**TASK OBJECTIVE**. Retype all of the listing exactly, with no pictures.

Start of RECORDED INFORMATION

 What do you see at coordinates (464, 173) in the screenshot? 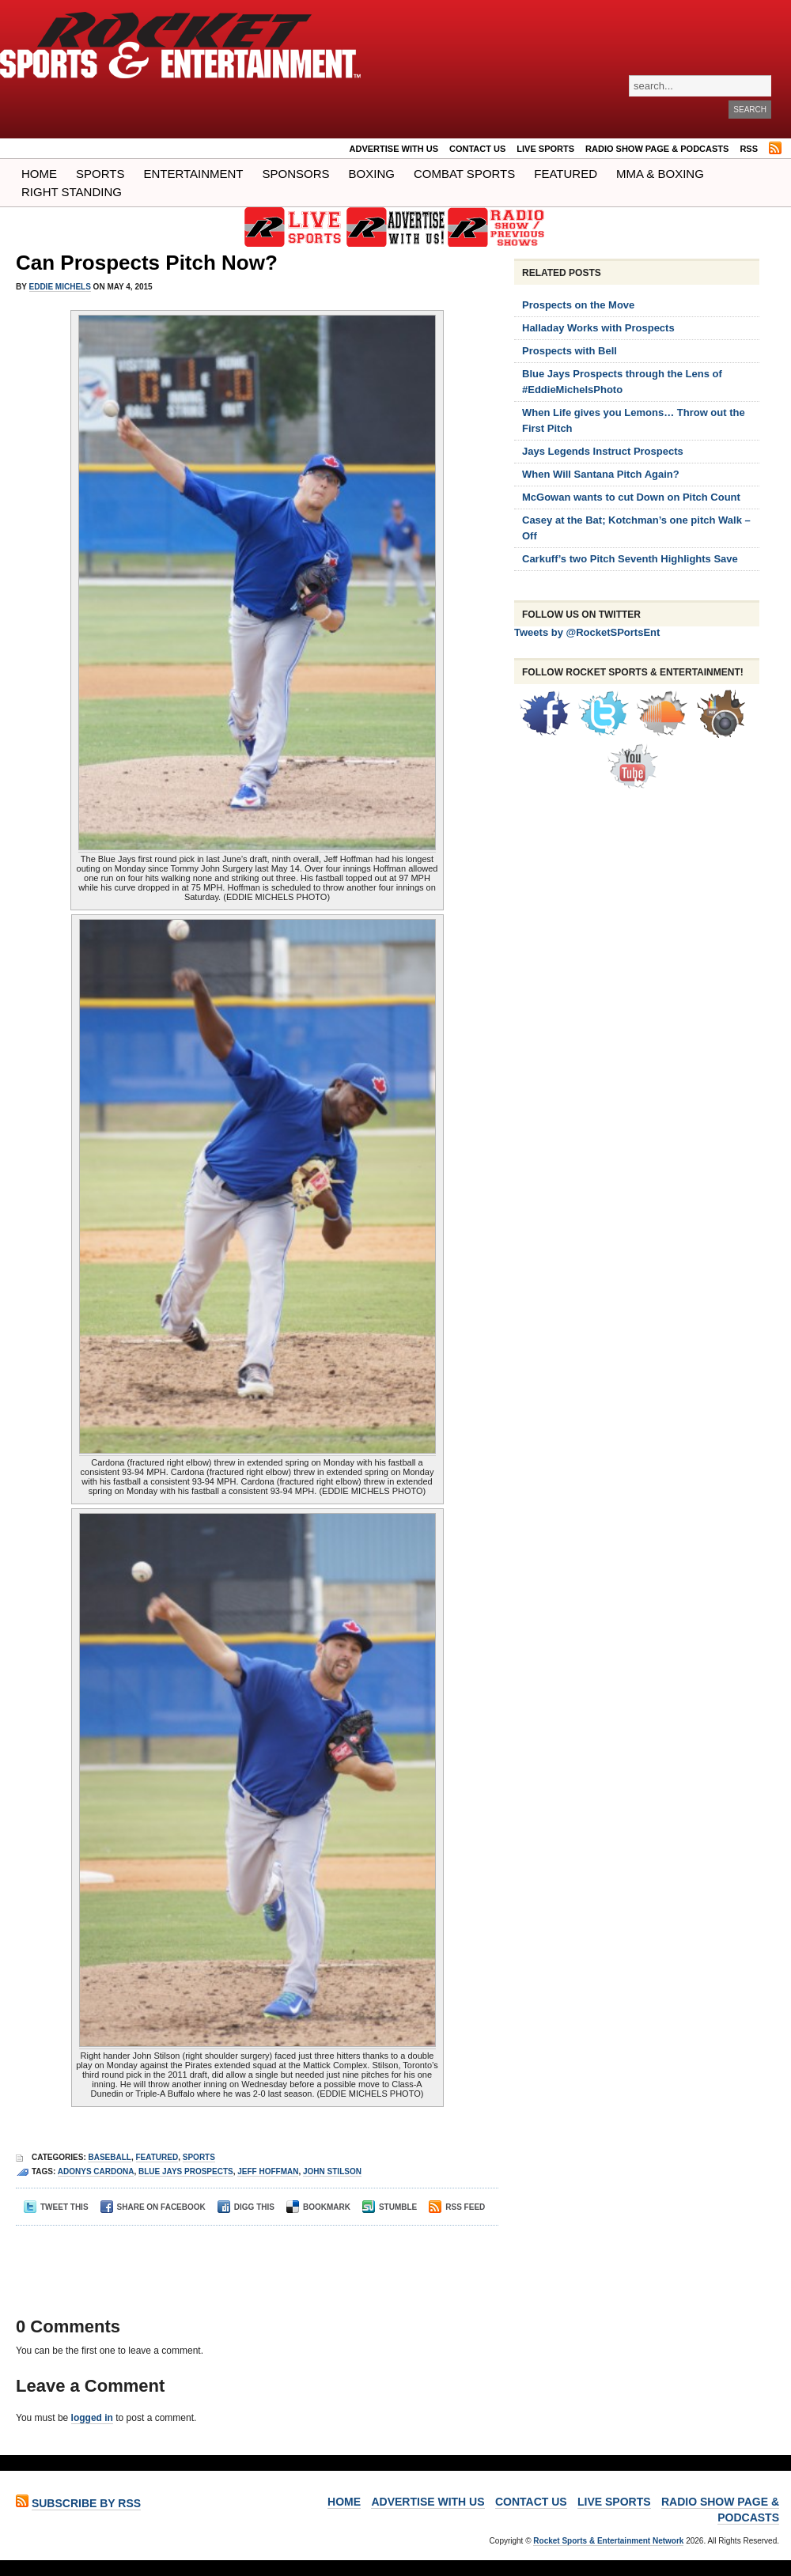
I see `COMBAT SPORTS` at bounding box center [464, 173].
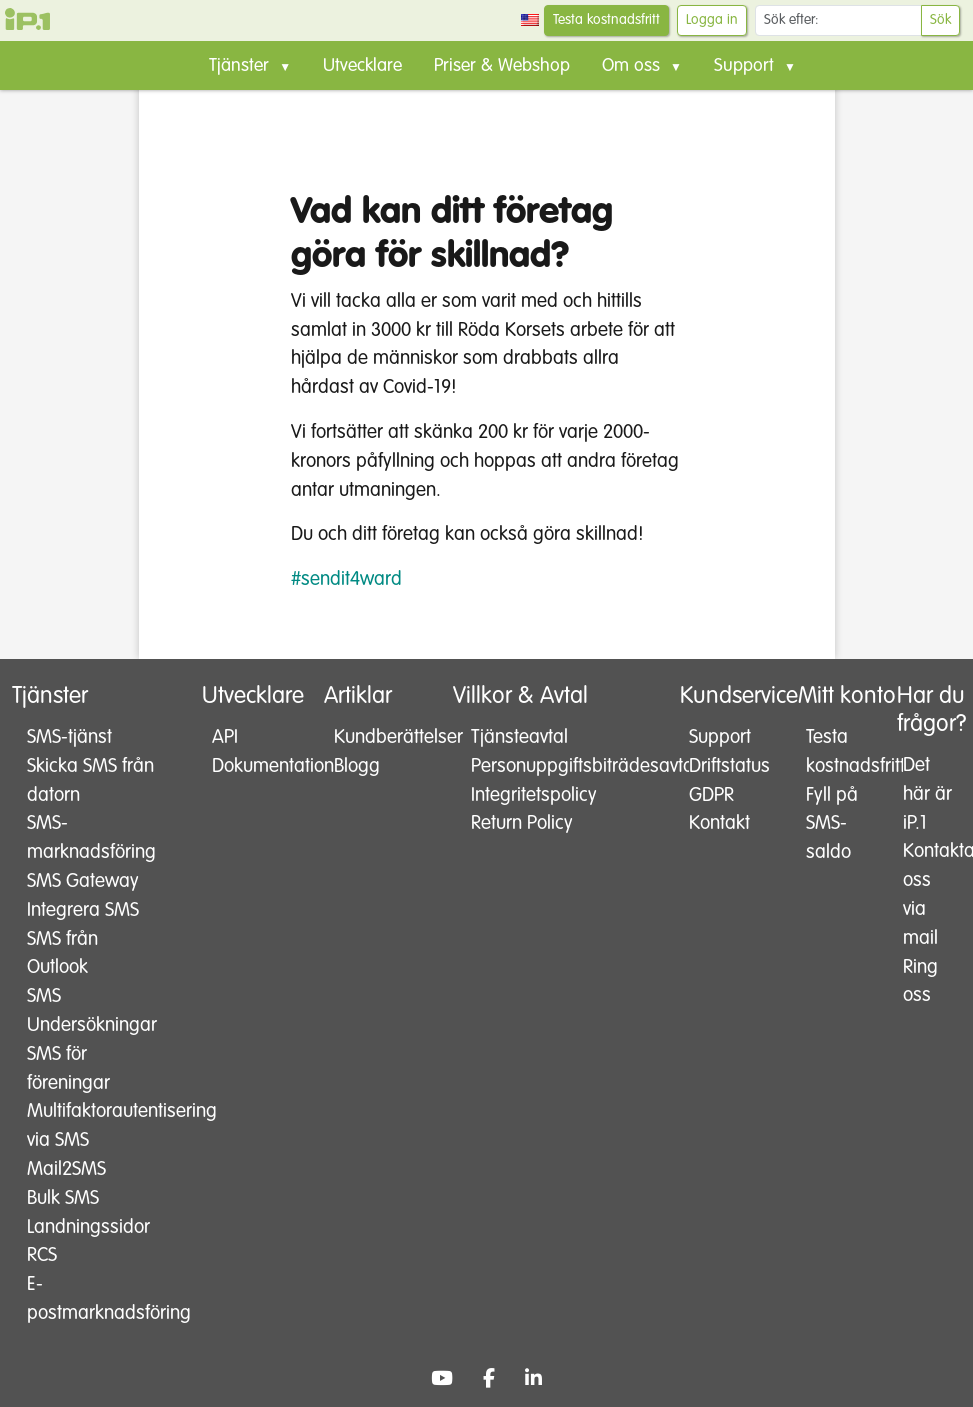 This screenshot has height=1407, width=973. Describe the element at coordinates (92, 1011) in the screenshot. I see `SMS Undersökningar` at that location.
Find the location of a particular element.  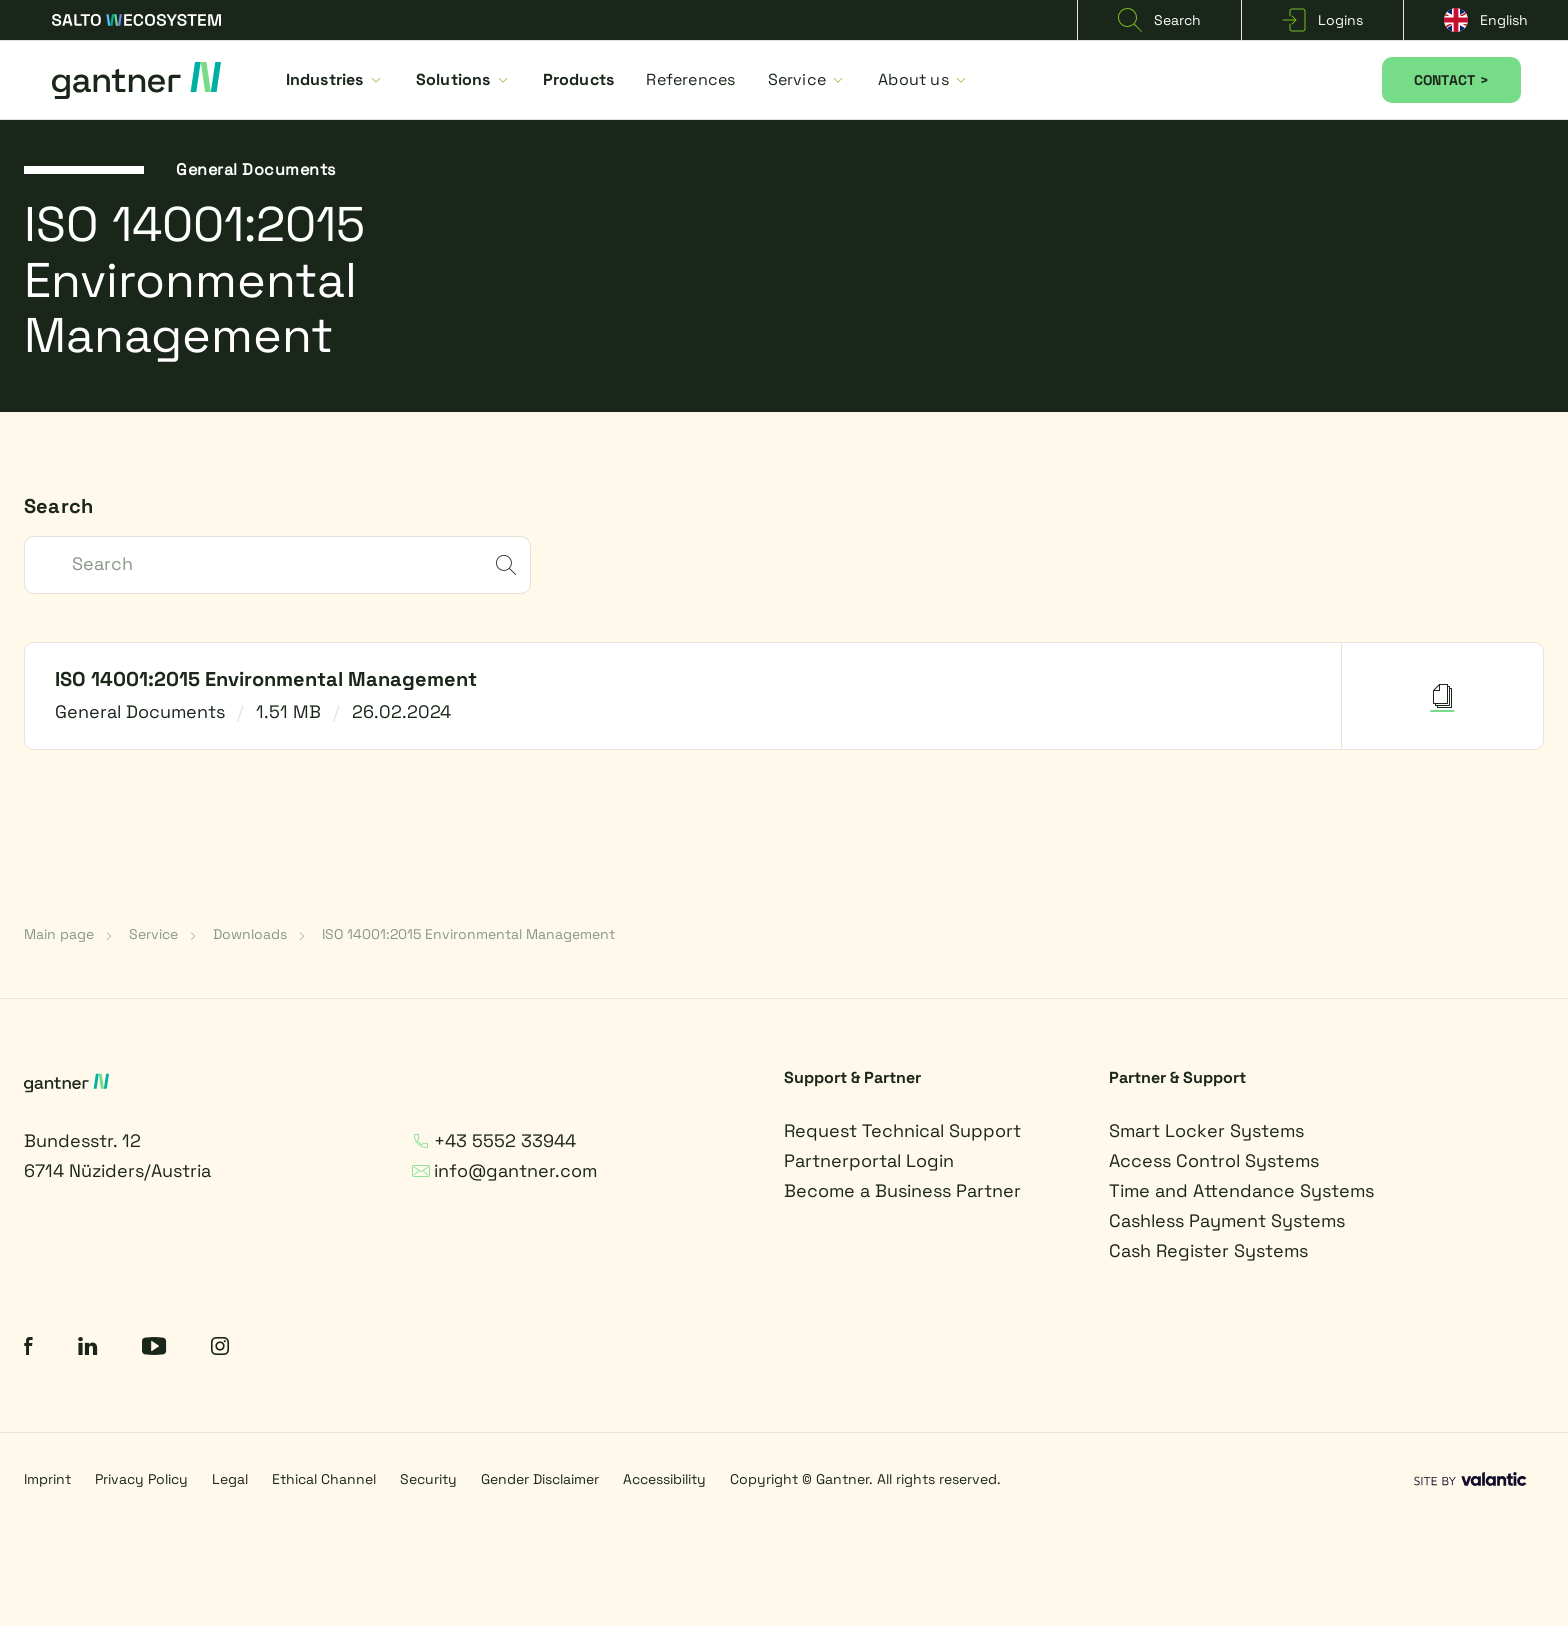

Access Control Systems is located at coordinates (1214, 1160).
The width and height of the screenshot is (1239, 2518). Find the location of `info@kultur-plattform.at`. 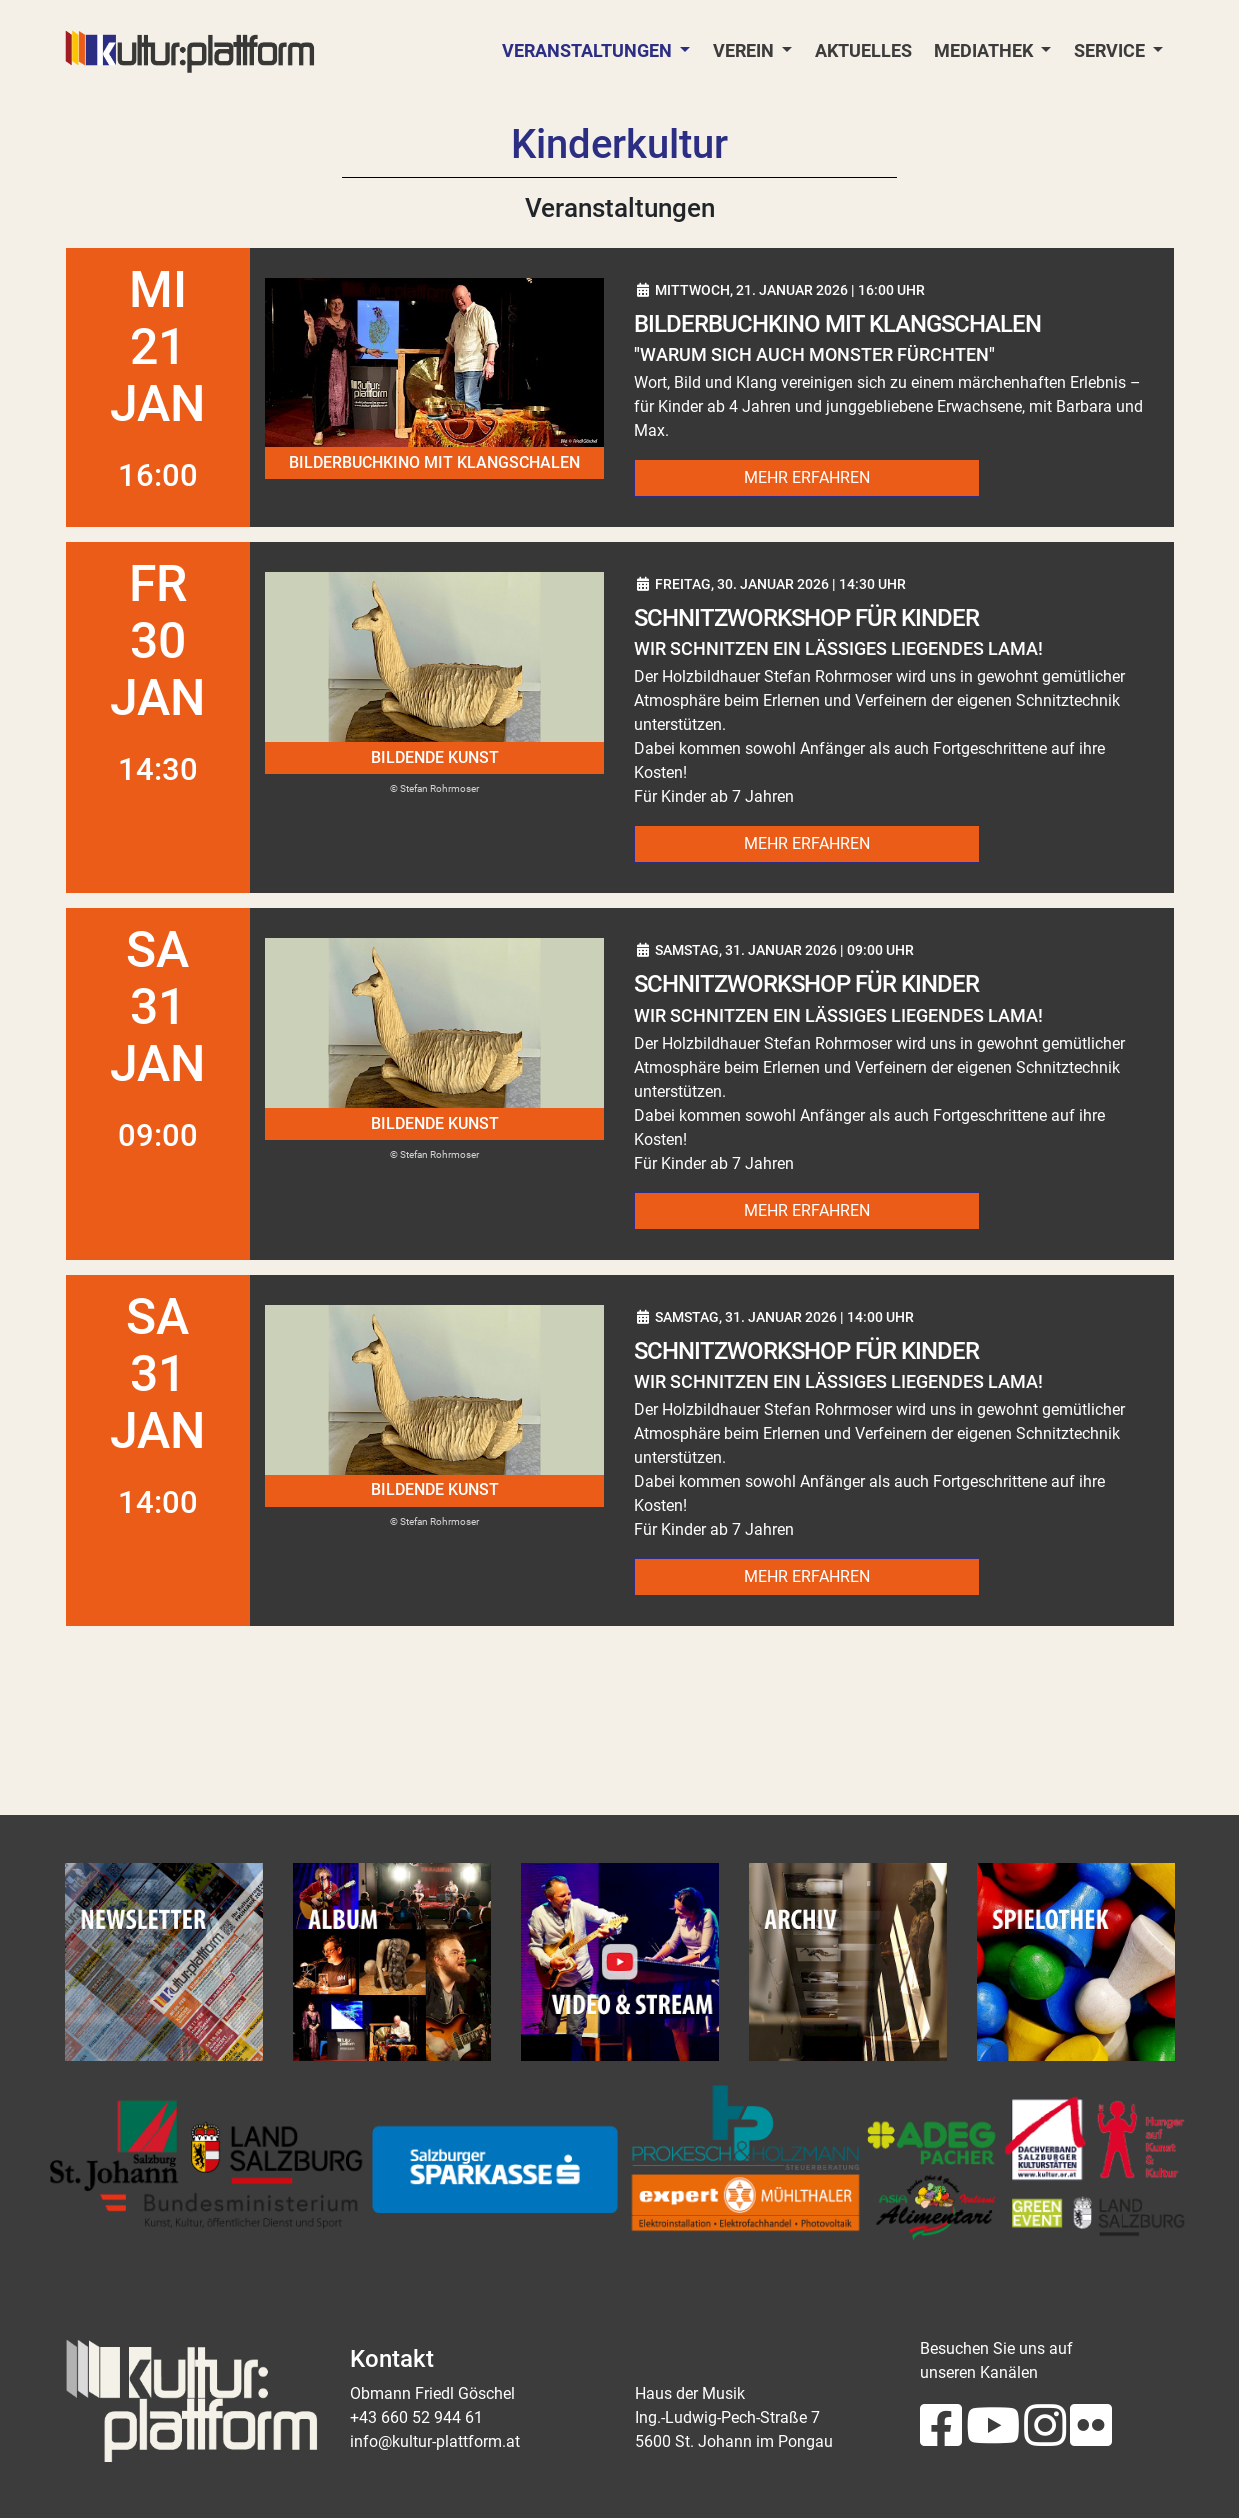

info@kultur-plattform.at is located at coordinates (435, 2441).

End of RECORDED INFORMATION

**SOLUTION FOR THIS EXERCISE**.
 What do you see at coordinates (464, 173) in the screenshot? 
I see `COMBAT SPORTS` at bounding box center [464, 173].
 This screenshot has height=1407, width=973. Describe the element at coordinates (92, 1011) in the screenshot. I see `SMS Undersökningar` at that location.
Find the location of a particular element.  

Access Control Systems is located at coordinates (1214, 1160).
The width and height of the screenshot is (1239, 2518). Find the location of `info@kultur-plattform.at`. 

info@kultur-plattform.at is located at coordinates (435, 2441).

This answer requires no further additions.